眠らない街東京も、今では電力の供給も途絶えて真っ暗な闇が広がってすらいる。そんな闇の中にくっきりと姿を晒しているのが東京駅だ。
外観はさながら洋館を彷彿とさせる造りの東京駅は、外部からのライトアップによってくっきりとその輪郭を闇の中へと浮かび上がらせ、まるで闇の広がる海にぽっかりと浮かび上がっているかのような光景であった。
上空を飛んでいるヘリコプターの中で勇太と百合の二人が、手を絡ませて顔を見合わせる。
頷き合った二人は闇の広がる海へと身体を投げ出した。
轟々と風を切る音。
くっきりと浮かび上がったその目的地へと向かってまっすぐ落ちていく二人が次の瞬間、真っ暗な暗闇に呑み込まれて行く。
二人の姿を未だ空を漂っていたヘリコプターから見下ろしていた武彦が、ヘッドセットのマイクを口元に近づけて二三言だけ告げると、それに応えるかのようにヘリコプターは夜の闇へと吸い込まれていくように東京駅を離れて行った。
――パシュン、と独特な音を立てて開かれた空間。同時にそこから勇太と百合が姿を現した。
東京駅ホームの上空に現れ、二度、三度と現れては消えてを繰り返して着地した。
重力に晒されて落ちていたその態勢から着地を綺麗に決めるのは困難であったが、勇太が何度かのテレポートを利用して働いていた速度を相殺してみせたのだ。
着地と同時に二人は背中を合わせ、周囲を警戒する。
周りは瓦礫すらなく綺麗なものであったが、非常灯や僅かな灯りだけが暗闇を切り裂いたその空間は、今まで何度か訪れた事のある二人にとっても不気味さを拭い切れない光景だと言えた。
静寂と暗闇が同居した不思議な空間の中で身構えた二人は、しばしの硬直から視線を左右へと向けると、ゆっくりと立ち上がった。
「てっきり中に誰かしらいるかと思ったけど、拍子抜けね」
肩口まで伸びた髪は手櫛で一度だけ通した百合が嘆息しながら呟いた。
「どう思う?」
何を指しての問い掛けなのかは分かりにくい、たった一言の質問を勇太が口にする。
しかし百合はその短い単語から、勇太が何を聞こうとしているのかを悟ったようだ。
「……恐らく、他の連中がいても足手まといになると踏んだ、といった所かしら。
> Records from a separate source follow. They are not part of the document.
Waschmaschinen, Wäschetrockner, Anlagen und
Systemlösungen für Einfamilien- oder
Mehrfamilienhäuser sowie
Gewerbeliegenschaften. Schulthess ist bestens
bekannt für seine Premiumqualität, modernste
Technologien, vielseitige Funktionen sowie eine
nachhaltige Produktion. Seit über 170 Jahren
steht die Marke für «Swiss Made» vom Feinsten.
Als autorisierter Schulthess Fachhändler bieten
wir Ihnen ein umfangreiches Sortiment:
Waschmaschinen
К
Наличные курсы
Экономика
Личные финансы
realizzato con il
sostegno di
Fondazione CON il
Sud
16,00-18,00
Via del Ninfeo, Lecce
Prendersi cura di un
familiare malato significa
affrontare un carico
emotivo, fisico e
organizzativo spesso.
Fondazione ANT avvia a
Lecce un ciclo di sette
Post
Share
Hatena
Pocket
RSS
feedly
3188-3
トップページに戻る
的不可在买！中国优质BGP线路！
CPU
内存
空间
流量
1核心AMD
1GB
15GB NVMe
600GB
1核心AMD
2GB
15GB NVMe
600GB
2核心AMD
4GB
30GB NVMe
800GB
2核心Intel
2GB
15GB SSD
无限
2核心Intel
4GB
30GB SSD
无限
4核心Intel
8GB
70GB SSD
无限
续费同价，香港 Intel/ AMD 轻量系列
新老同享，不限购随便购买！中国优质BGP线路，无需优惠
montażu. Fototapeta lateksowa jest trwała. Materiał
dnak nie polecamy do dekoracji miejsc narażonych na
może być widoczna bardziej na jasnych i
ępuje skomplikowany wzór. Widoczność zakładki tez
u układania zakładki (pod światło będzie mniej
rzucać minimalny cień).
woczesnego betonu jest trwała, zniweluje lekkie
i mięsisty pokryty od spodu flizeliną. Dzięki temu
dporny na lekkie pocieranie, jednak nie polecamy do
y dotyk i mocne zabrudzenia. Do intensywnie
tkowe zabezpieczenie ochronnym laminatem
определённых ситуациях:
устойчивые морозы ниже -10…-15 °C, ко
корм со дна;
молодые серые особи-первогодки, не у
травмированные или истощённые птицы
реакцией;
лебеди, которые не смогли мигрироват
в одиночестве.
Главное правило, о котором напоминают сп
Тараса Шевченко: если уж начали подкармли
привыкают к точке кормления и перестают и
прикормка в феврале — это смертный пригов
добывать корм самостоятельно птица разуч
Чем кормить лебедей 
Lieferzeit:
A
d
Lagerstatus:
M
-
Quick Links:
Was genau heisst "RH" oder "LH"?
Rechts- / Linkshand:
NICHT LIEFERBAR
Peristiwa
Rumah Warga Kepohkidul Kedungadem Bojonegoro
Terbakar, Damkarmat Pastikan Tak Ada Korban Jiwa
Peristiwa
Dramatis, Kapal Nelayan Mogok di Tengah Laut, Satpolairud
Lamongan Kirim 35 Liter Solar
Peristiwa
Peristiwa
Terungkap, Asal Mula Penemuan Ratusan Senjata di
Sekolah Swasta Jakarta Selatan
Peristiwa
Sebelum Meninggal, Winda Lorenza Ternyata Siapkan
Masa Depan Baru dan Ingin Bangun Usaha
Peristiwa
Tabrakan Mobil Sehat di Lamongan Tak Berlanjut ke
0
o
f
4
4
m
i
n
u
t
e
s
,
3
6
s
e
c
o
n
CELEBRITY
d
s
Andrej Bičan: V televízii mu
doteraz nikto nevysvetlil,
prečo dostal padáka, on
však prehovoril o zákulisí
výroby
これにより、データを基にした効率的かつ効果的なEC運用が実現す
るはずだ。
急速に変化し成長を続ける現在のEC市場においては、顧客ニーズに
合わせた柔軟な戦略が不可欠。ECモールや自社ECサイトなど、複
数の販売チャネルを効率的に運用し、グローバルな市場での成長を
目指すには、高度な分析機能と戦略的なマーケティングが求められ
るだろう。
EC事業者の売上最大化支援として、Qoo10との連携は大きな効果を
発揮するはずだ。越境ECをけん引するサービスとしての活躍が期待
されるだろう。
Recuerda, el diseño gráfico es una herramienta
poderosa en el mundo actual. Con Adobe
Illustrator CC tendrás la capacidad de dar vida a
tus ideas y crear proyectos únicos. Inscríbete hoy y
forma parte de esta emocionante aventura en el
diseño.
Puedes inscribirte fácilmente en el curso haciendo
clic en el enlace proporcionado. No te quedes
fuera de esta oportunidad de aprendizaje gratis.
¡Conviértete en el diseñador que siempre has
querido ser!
エヴァの言う通り、ヒミコの能力で入り口を覆っているなら、ここに来られる人間は限られるはずだし。もしくは、ここを知られているとは思っていないから油断したか、だけど……」
「間違いなく前者だね」
可能性ある二択を口にしながらも、百合もまた勇太の答えに同意する。
虚無の境界を牛耳る幹部クラスであるエヴァやファングといった戦力がこれまでに姿を現している以上、もはや霧絵が信頼している幹部はいないと思っても良いだろう。そう百合は判断している。
「多分地下だって言ってたはずだから、線路に出てみよう」
「えぇ」
勇太に返事を返した百合は、走り出す勇太の後をついて駈け出しながらもちらりと勇太の横顔を見つめた。
焦燥と怒りが混在するような、勇太の表情。
そんな表情をしている勇太を初めて見たのかもしれないと思うと、百合としても多少の不満が生まれる。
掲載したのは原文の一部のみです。